===== Information supplied

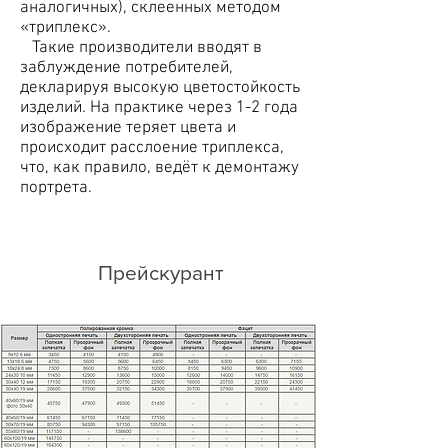
аналогичных), склеенных методом
«триплекс».
Такие производители вводят в
заблуждение потребителей,
декларируя высокую цветостойкость
изделий. На практике через 1-2 года
изображение теряет цвета и
происходит расслоение триплекса,
что, как правило, ведёт к демонтажу
портрета.
Прейскурант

==========

What you are asked to do - Without including any picture, reproduce all of the material exactly.

Answer section -
аналогичных), склеенных методом
«триплекс».
Такие производители вводят в
заблуждение потребителей,
декларируя высокую цветостойкость
изделий. На практике через 1-2 года
изображение теряет цвета и
происходит расслоение триплекса,
что, как правило, ведёт к демонтажу
портрета.
Прейскурант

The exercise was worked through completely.